Public History

Arcade
I am a public historian, a trainer of K-12 social studies (especially history teachers), and a digital humanist.  As a public historian, I work with colleagues, students, and the community to “curate the city,” thinking about the vernacular landscape as if it were a museum collection, in need of conservation and interpretation.

The regional urban landscape is our research laboratory, and along with Professor Mark Souther, I founded the Center for Public History and Digital Humanities.  In conjunction with undergraduates and regional teachers, and colleagues, I developed a website devoted to the history Cleveland Cultural Gardens. We at the Center built the to the Euclid Corridor Transportation Project in collaboration with Cleveland Public Art, ideastream and the Greater Cleveland Regional Transportation Authority.

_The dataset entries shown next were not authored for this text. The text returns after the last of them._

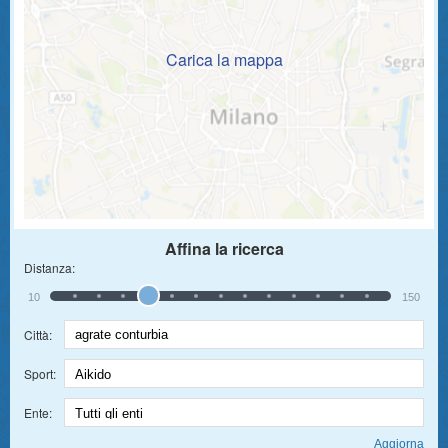
Carica la mappa
Affina la ricerca
Distanza:
10
150
Città:
Sport:
Ente:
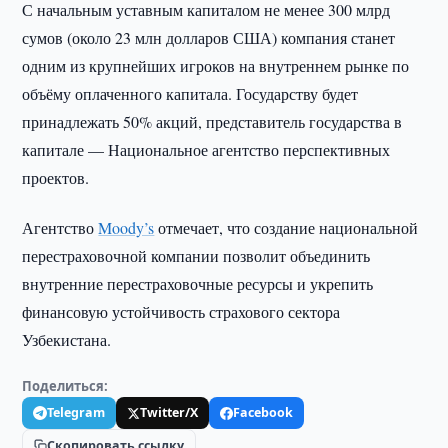
С начальным уставным капиталом не менее 300 млрд
сумов (около 23 млн долларов США) компания станет
одним из крупнейших игроков на внутреннем рынке по
объёму оплаченного капитала. Государству будет
принадлежать 50% акций, представитель государства в
капитале — Национальное агентство перспективных
проектов.
Агентство
Moody’s
отмечает, что создание национальной
перестраховочной компании позволит объединить
внутренние перестраховочные ресурсы и укрепить
финансовую устойчивость страхового сектора
Узбекистана.
Поделиться:
Telegram
Twitter/X
Facebook
Скопировать ссылку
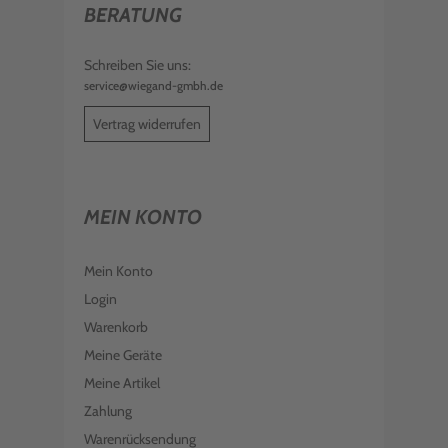
BERATUNG
BROTHER TROMMEL DR-243CL
€ 123,99
inkl. MwSt. zzgl. Versand
Schreiben Sie uns:
service@wiegand-gmbh.de
2 BROTHER TONER TN-247BKTWIN
DOPPELPACK SCHWARZ
Vertrag widerrufen
€ 192,99
inkl. MwSt. zzgl. Versand
BROTHER TRANSFER KIT BU-223CL
MEIN KONTO
€ 110,99
inkl. MwSt. zzgl. Versand
BROTHER RESTTONERBEHÄLTER WT-
223CL
Mein Konto
€ 22,99
inkl. MwSt. zzgl. Versand
Login
Warenkorb
Meine Geräte
Meine Artikel
Zahlung
Warenrücksendung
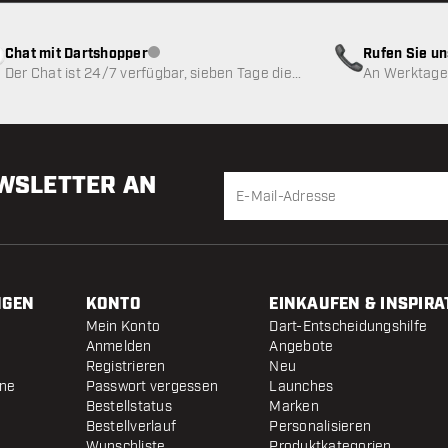
Chat mit Dartshopper
Rufen Sie u
Kundenservice nicht verfügbar
Der Chat ist 24/7 verfügbar, sieben Tage die
An Werktagen
Woche
EWSLETTER AN
NGEN
KONTO
EINKAUFEN & INSPIRA
Mein Konto
Dart-Entscheidungshilfe
Anmelden
Angebote
Registrieren
Neu
ine
Passwort vergessen
Launches
Bestellstatus
Marken
Bestellverlauf
Personalisieren
Wunschliste
Produktkategorien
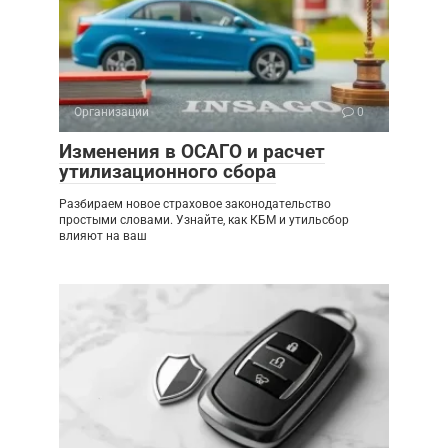
Организации
0
Изменения в ОСАГО и расчет
утилизационного сбора
Разбираем новое страховое законодательство
простыми словами. Узнайте, как КБМ и утильсбор
влияют на ваш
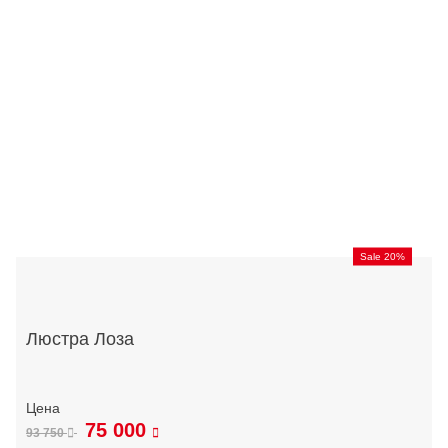
Sale 20%
Люстра Лоза
75 000
93 750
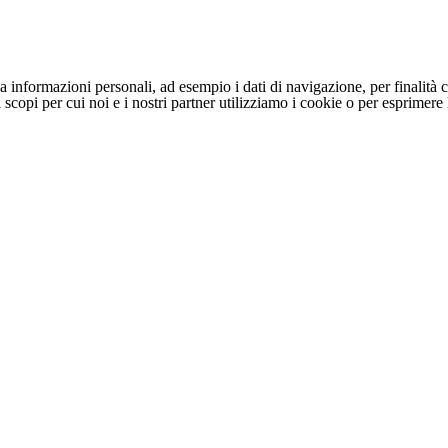
 informazioni personali, ad esempio i dati di navigazione, per finalità c
li scopi per cui noi e i nostri partner utilizziamo i cookie o per esprimer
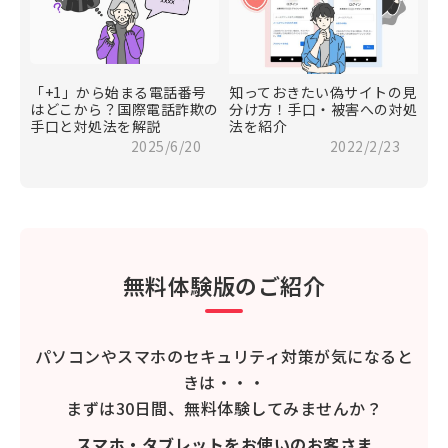
「+1」から始まる電話番号
知っておきたい偽サイトの見
はどこから？国際電話詐欺の
分け方！手口・被害への対処
手口と対処法を解説
法を紹介
2025/6/20
2022/2/23
無料体験版のご紹介
パソコンやスマホのセキュリティ対策が気になると
きは・・・
まずは30日間、無料体験してみませんか？
スマホ・タブレットをお使いのお客さま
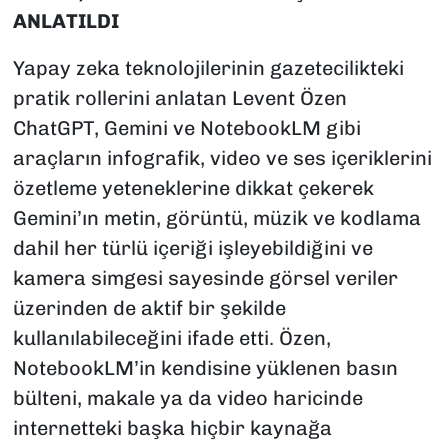
ANLATILDI
Yapay zeka teknolojilerinin gazetecilikteki
pratik rollerini anlatan Levent Özen
ChatGPT, Gemini ve NotebookLM gibi
araçların infografik, video ve ses içeriklerini
özetleme yeteneklerine dikkat çekerek
Gemini’ın metin, görüntü, müzik ve kodlama
dahil her türlü içeriği işleyebildiğini ve
kamera simgesi sayesinde görsel veriler
üzerinden de aktif bir şekilde
kullanılabileceğini ifade etti. Özen,
NotebookLM’in kendisine yüklenen basın
bülteni, makale ya da video haricinde
internetteki başka hiçbir kaynağa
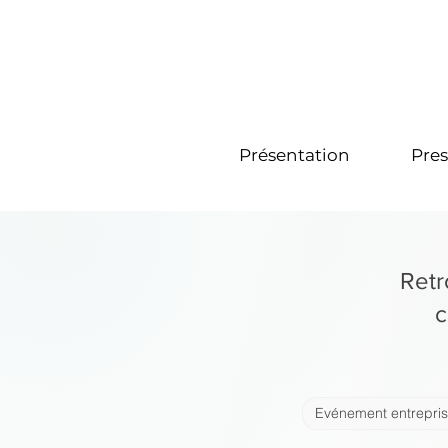
Présentation
Pres
Retr
c
Evénement entrepri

The project interprets the region’s history in multimedia stories that appear on nineteen interactive, multimedia kiosks located along Euclid Avenue in 2009. We have crafted a parallel oral history project. To date, we have collected over 450 oral histories.

The Center for Public History and Digital Humanities has nearly a dozen ongoing projects, and dozens of project partners, ranging from the Shaker Lakes Nature Center to the Center for History & New Media. Check the links on this page or go directly there.

I also help to coordinate the department’s social studies program, and I am and have been the director of several Teaching American History Projects, including Rivers, Roads, & Rails and the Sounds of American History, and Constructing, Consuming, and Conserving America, in collaboration with the Educational Service Center of Cuyahoga County.